COMPSTAT 2018: Start Registration
View Submission - COMPSTAT2018
Title: Measuring the diffusion of innovations with paragraph vector topic models Authors:  David Lenz - Justus-Liebig University Giessen (Germany) [presenting]
Peter Winker - University of Giessen (Germany)
Abstract: Topic modeling became an intensively researched area lately, mainly due to the ever-increasing availability of huge digital text information and the improvements in methods to analyze these datasets. In natural language processing, topic modeling describes a set of methods to extract the latent topics from a collection of documents. Several new methods have recently been proposed to improve the topic generation process.

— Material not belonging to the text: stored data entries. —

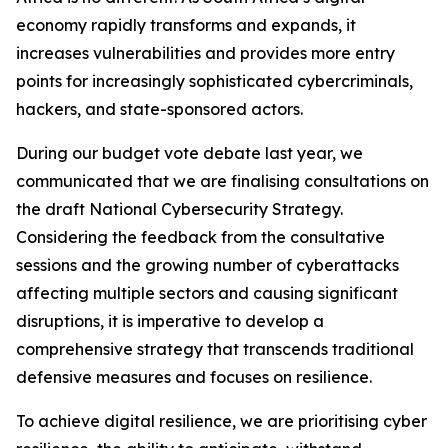
economy rapidly transforms and expands, it
increases vulnerabilities and provides more entry
points for increasingly sophisticated cybercriminals,
hackers, and state-sponsored actors.
During our budget vote debate last year, we
communicated that we are finalising consultations on
the draft National Cybersecurity Strategy.
Considering the feedback from the consultative
sessions and the growing number of cyberattacks
affecting multiple sectors and causing significant
disruptions, it is imperative to develop a
comprehensive strategy that transcends traditional
defensive measures and focuses on resilience.
To achieve digital resilience, we are prioritising cyber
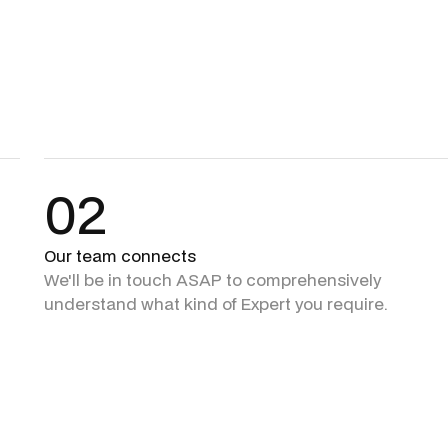
02
Our team connects
We'll be in touch ASAP to comprehensively
understand what kind of Expert you require.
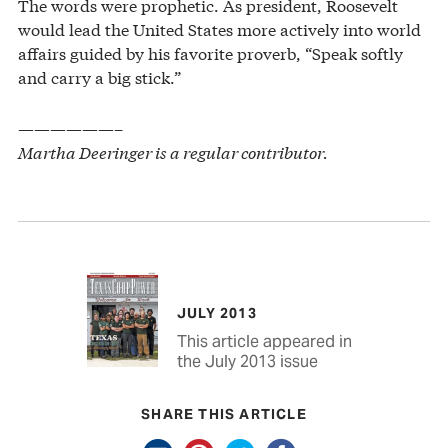
The words were prophetic. As president, Roosevelt
would lead the United States more actively into world
affairs guided by his favorite proverb, “Speak softly
and carry a big stick.”
——————–
Martha Deeringer is a regular contributor.
JULY 2013
This article appeared in
the July 2013 issue
SHARE THIS ARTICLE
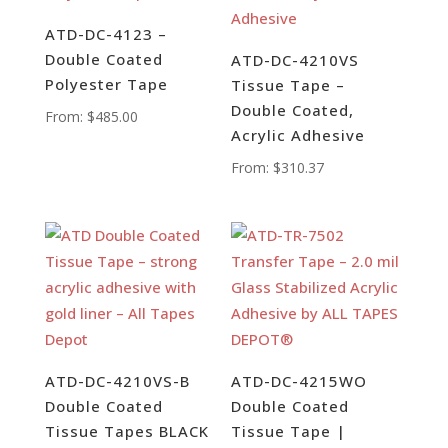
ATD-DC-4123 –
Double Coated
ATD-DC-4210VS
Polyester Tape
Tissue Tape –
Double Coated,
From:
$
485.00
Acrylic Adhesive
From:
$
310.37
ATD-DC-4210VS-B
ATD-DC-4215WO
Double Coated
Double Coated
Tissue Tapes BLACK
Tissue Tape |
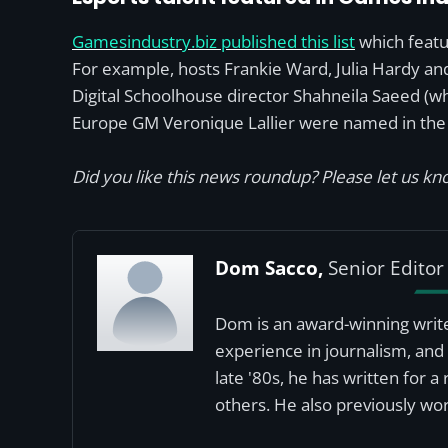
Gamesindustry.biz published this list
which featu
For example, hosts Frankie Ward, Julia Hardy an
Digital Schoolhouse director Shahneila Saeed (w
Europe GM Veronique Lallier were named in the l
Did you like this news roundup? Please let us kno
Dom Sacco,
Senior Editor
Dom is an award-winning write
experience in journalism, and 
late '80s, he has written for 
others. He also previously wor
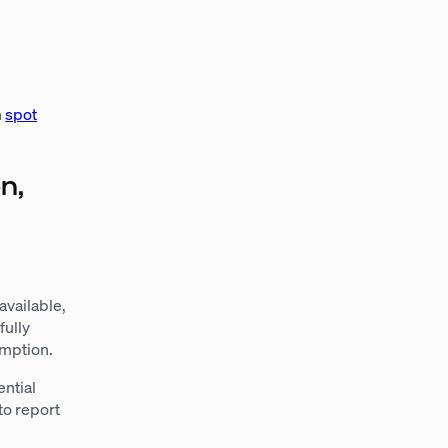
l
n
spot
n,
available,
fully
umption.
ential
to report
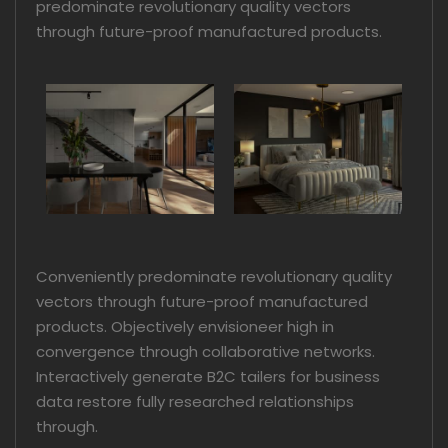
predominate revolutionary quality vectors
through future-proof manufactured products.
Conveniently predominate revolutionary quality
vectors through future-proof manufactured
products. Objectively envisioneer high in
convergence through collaborative networks.
Interactively generate B2C tailers for business
data restore fully researched relationships
through.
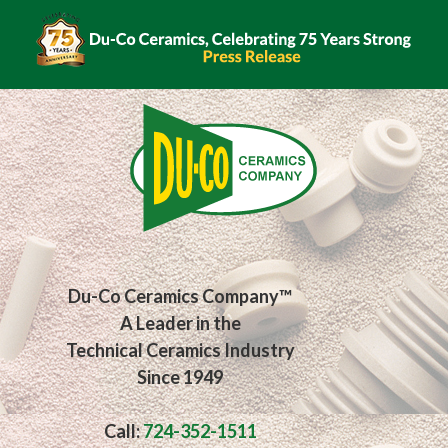
Du-Co Ceramics Company™
A Leader in the
Technical Ceramics Industry
Since 1949
Call:
724-352-1511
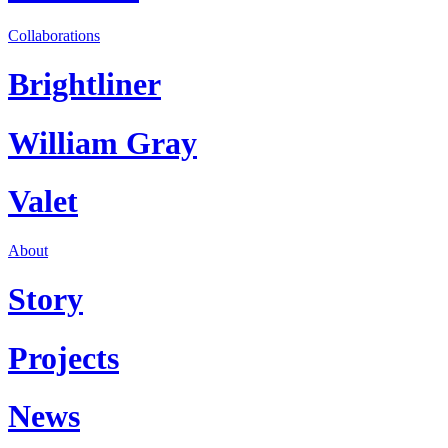
Collaborations
Brightliner
William Gray
Valet
About
Story
Projects
News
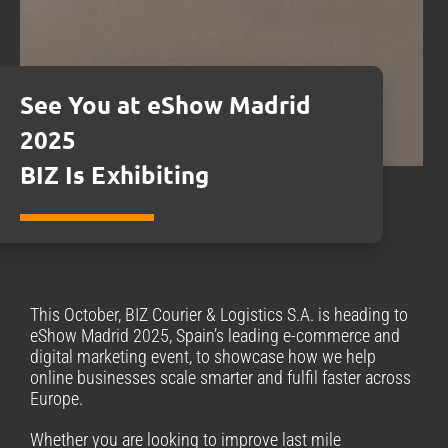
See You at eShow Madrid
2025
BIZ Is Exhibiting
This October, BIZ Courier & Logistics S.A. is heading to
eShow Madrid 2025, Spain’s leading e-commerce and
digital marketing event, to showcase how we help
online businesses scale smarter and fulfil faster across
Europe.
Whether you are looking to improve last mile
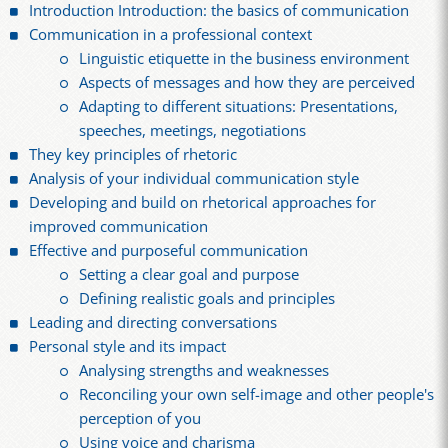
Introduction Introduction: the basics of communication
Communication in a professional context
Linguistic etiquette in the business environment
Aspects of messages and how they are perceived
Adapting to different situations: Presentations,
speeches, meetings, negotiations
They key principles of rhetoric
Analysis of your individual communication style
Developing and build on rhetorical approaches for
improved communication
Effective and purposeful communication
Setting a clear goal and purpose
Defining realistic goals and principles
Leading and directing conversations
Personal style and its impact
Analysing strengths and weaknesses
Reconciling your own self-image and other people's
perception of you
Using voice and charisma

However, examination of the generated topics is still mostly based on unsatisfactory practices, for example by looking only at the list of most frequent words for a topic. Our contribution is threefold: 1) We present a topic modeling approach based on neural embeddings and Gaussian mixture modeling, which is shown to generate coherent and meaningful topics. 2) We propose a novel ``topic report'' based on dimensionality reduction techniques and model generated document vector features which helps to easily identify topics and significantly reduces the required mental overhead. 3) Lastly, we demonstrate on a technology related newsticker corpus how our approach could be used by economists to tackle economic problems, for example to measure the diffusion of innovations.